- _STUDY MATERIAL_
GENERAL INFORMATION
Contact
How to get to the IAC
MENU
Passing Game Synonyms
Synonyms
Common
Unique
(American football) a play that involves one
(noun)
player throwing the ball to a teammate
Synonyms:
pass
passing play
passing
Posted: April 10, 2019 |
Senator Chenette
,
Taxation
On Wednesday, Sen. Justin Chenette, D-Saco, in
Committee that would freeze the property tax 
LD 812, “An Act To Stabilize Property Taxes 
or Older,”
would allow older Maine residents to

==

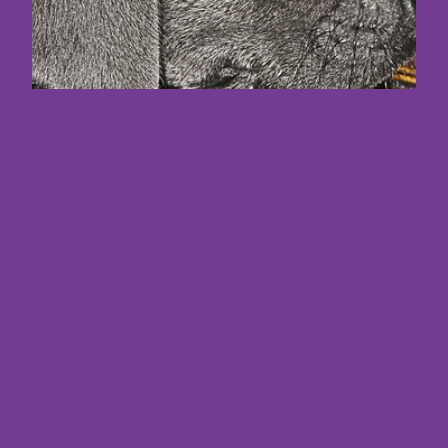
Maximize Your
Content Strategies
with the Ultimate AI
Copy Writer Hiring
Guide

* * *

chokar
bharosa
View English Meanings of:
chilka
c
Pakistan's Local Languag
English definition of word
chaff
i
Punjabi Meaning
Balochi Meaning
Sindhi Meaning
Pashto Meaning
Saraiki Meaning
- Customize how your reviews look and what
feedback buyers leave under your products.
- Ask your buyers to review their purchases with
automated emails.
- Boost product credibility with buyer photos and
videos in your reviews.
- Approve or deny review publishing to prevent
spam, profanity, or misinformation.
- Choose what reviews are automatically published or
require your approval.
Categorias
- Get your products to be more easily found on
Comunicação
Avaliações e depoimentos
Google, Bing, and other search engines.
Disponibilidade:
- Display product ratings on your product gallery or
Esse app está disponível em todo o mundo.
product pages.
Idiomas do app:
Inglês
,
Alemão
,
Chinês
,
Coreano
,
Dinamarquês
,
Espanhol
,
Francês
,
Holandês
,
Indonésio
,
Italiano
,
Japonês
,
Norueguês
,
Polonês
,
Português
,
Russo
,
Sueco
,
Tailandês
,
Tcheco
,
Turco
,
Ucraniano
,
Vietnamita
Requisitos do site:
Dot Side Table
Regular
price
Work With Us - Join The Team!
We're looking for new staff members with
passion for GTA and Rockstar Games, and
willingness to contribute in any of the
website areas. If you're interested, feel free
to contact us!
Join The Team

- _WHAT TO DO_
The lines above from the one with "Balochi Meaning" through the one with "website areas. If" are to be duplicated exactly, ends included, with nothing added.

- _WRITTEN RESPONSE_
Balochi Meaning
Sindhi Meaning
Pashto Meaning
Saraiki Meaning
- Customize how your reviews look and what
feedback buyers leave under your products.
- Ask your buyers to review their purchases with
automated emails.
- Boost product credibility with buyer photos and
videos in your reviews.
- Approve or deny review publishing to prevent
spam, profanity, or misinformation.
- Choose what reviews are automatically published or
require your approval.
Categorias
- Get your products to be more easily found on
Comunicação
Avaliações e depoimentos
Google, Bing, and other search engines.
Disponibilidade:
- Display product ratings on your product gallery or
Esse app está disponível em todo o mundo.
product pages.
Idiomas do app:
Inglês
,
Alemão
,
Chinês
,
Coreano
,
Dinamarquês
,
Espanhol
,
Francês
,
Holandês
,
Indonésio
,
Italiano
,
Japonês
,
Norueguês
,
Polonês
,
Português
,
Russo
,
Sueco
,
Tailandês
,
Tcheco
,
Turco
,
Ucraniano
,
Vietnamita
Requisitos do site:
Dot Side Table
Regular
price
Work With Us - Join The Team!
We're looking for new staff members with
passion for GTA and Rockstar Games, and
willingness to contribute in any of the
website areas. If you're interested, feel free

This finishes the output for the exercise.